Work order:
Nothing but the lines from the one with "This screenshot has width=910, height=2576." down to the one with "This screenshot has width=429, height=2062." should be returned, exactly and with both ends included, from the material below.
*** Opening Data for the task ***
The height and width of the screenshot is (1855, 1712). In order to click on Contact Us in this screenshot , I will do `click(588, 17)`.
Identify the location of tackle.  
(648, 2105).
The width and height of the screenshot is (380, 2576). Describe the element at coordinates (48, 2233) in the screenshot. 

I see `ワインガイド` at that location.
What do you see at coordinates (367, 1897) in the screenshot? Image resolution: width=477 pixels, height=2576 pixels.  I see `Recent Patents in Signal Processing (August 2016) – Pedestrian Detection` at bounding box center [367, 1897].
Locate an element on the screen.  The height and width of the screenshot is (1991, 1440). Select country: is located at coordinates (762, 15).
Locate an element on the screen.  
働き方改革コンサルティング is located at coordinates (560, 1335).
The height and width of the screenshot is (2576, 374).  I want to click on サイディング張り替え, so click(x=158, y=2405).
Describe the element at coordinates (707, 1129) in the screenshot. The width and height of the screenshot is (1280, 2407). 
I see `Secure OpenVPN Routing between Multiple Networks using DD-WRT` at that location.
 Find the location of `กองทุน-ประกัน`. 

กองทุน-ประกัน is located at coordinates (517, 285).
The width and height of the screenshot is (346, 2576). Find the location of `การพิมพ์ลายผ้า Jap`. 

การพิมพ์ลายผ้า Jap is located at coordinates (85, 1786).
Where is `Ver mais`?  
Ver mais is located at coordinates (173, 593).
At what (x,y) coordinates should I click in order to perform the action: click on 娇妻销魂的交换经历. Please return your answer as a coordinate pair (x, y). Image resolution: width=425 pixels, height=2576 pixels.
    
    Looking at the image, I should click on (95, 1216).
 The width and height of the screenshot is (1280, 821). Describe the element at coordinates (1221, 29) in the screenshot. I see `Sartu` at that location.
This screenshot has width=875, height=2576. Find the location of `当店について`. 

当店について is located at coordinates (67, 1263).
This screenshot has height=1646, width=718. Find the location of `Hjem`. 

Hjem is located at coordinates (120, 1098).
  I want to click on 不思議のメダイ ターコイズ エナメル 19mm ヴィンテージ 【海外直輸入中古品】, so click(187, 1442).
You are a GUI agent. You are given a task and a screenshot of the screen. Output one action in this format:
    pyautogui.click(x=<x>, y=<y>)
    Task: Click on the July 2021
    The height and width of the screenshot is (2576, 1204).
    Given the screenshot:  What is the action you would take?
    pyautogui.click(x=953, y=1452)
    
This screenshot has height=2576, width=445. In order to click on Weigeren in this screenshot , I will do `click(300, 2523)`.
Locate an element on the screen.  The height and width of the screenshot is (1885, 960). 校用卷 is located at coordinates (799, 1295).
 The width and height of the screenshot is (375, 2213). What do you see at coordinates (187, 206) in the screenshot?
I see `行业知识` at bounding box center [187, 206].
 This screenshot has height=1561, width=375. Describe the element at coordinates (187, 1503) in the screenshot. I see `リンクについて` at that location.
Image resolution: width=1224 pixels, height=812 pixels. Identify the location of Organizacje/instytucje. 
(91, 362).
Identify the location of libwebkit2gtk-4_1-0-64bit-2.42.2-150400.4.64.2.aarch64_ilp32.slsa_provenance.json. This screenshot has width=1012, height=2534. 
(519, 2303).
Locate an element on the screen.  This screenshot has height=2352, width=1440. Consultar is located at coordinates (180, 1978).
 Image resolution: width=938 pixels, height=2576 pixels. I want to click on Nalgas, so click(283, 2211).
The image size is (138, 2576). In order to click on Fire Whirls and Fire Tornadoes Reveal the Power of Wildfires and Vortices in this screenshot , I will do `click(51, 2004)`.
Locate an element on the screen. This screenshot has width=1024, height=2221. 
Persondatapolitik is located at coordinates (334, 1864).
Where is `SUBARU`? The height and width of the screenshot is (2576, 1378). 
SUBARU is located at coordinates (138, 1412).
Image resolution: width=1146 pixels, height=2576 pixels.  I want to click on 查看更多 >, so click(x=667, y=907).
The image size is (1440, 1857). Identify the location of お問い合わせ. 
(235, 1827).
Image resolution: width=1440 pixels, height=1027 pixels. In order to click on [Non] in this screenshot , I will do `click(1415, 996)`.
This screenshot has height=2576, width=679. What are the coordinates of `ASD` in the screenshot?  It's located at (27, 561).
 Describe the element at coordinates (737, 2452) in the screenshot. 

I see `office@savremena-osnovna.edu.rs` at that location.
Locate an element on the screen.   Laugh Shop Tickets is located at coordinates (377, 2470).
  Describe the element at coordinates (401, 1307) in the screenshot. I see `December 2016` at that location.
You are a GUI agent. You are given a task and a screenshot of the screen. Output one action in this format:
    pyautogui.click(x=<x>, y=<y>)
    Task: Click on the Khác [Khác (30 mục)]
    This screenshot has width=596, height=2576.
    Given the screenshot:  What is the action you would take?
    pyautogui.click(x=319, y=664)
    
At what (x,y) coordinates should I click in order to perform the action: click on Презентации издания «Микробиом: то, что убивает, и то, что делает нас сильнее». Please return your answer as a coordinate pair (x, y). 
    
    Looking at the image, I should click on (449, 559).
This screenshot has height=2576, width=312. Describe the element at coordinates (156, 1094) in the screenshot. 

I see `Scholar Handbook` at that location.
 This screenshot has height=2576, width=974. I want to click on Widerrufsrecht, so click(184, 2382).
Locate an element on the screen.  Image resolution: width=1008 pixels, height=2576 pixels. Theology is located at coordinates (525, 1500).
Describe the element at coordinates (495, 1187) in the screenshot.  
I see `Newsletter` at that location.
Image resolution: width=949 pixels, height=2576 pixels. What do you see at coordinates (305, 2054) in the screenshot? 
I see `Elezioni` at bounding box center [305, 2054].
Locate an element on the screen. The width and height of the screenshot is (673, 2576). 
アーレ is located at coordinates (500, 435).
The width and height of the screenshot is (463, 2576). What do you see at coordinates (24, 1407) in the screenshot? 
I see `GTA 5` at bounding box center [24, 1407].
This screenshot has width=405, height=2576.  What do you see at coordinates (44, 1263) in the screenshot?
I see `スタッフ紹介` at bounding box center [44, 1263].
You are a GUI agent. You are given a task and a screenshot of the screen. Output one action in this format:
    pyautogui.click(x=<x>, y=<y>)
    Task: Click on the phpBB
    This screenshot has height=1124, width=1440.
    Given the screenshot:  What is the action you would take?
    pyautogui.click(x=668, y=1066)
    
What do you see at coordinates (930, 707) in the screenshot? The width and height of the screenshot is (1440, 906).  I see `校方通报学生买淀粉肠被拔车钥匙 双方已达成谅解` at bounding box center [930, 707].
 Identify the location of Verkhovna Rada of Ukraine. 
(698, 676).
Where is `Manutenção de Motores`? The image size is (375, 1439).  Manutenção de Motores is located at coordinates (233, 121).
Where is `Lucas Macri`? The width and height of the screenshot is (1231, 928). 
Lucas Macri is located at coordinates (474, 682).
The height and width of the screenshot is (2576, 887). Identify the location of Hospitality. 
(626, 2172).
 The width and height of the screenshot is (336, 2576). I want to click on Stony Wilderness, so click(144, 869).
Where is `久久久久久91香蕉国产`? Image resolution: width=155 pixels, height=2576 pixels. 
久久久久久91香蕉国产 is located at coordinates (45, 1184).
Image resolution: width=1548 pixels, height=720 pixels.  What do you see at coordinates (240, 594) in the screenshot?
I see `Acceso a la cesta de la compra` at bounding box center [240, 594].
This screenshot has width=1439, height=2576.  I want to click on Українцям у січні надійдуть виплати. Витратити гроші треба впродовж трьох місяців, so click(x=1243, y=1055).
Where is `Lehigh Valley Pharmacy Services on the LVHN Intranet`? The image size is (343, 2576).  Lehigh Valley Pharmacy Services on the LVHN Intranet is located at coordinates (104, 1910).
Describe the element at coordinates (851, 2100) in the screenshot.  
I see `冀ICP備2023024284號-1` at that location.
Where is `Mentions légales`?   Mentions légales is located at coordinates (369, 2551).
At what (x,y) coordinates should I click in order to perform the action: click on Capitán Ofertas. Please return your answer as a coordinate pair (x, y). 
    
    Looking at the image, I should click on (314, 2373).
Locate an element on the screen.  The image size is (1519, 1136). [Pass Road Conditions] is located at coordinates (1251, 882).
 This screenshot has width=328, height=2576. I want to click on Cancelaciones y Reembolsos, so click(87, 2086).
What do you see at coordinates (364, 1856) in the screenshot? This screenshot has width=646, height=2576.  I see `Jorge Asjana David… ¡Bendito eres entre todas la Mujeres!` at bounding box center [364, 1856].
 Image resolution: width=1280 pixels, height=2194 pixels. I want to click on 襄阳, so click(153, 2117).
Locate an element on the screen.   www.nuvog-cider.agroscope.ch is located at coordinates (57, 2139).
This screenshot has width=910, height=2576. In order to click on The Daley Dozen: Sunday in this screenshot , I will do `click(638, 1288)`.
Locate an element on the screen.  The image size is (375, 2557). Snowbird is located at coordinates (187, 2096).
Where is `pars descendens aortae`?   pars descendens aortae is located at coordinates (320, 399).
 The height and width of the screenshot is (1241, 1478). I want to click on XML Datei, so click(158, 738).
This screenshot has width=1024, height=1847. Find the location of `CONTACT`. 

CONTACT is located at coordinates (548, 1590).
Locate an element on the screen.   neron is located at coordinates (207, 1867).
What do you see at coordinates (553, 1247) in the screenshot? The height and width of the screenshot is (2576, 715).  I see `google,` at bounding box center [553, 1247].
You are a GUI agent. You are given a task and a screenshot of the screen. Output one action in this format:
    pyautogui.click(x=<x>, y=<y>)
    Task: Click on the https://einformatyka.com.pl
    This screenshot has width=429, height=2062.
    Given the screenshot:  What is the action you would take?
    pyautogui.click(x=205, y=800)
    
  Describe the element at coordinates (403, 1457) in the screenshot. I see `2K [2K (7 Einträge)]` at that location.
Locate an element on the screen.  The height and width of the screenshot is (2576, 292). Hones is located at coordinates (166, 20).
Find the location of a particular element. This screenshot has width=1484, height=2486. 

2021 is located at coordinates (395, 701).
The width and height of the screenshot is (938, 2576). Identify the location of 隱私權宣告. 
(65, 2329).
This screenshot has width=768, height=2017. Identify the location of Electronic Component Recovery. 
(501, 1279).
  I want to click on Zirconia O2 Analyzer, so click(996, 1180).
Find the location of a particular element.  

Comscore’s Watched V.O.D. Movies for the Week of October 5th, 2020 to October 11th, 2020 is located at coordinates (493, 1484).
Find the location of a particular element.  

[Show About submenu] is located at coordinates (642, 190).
*** Closing Data for the task ***
Answer section:
This screenshot has width=910, height=2576. In order to click on The Daley Dozen: Sunday in this screenshot , I will do `click(638, 1288)`.
Locate an element on the screen.  The image size is (375, 2557). Snowbird is located at coordinates (187, 2096).
Where is `pars descendens aortae`?   pars descendens aortae is located at coordinates (320, 399).
 The height and width of the screenshot is (1241, 1478). I want to click on XML Datei, so click(158, 738).
This screenshot has width=1024, height=1847. Find the location of `CONTACT`. 

CONTACT is located at coordinates (548, 1590).
Locate an element on the screen.   neron is located at coordinates (207, 1867).
What do you see at coordinates (553, 1247) in the screenshot? The height and width of the screenshot is (2576, 715).  I see `google,` at bounding box center [553, 1247].
You are a GUI agent. You are given a task and a screenshot of the screen. Output one action in this format:
    pyautogui.click(x=<x>, y=<y>)
    Task: Click on the https://einformatyka.com.pl
    This screenshot has width=429, height=2062.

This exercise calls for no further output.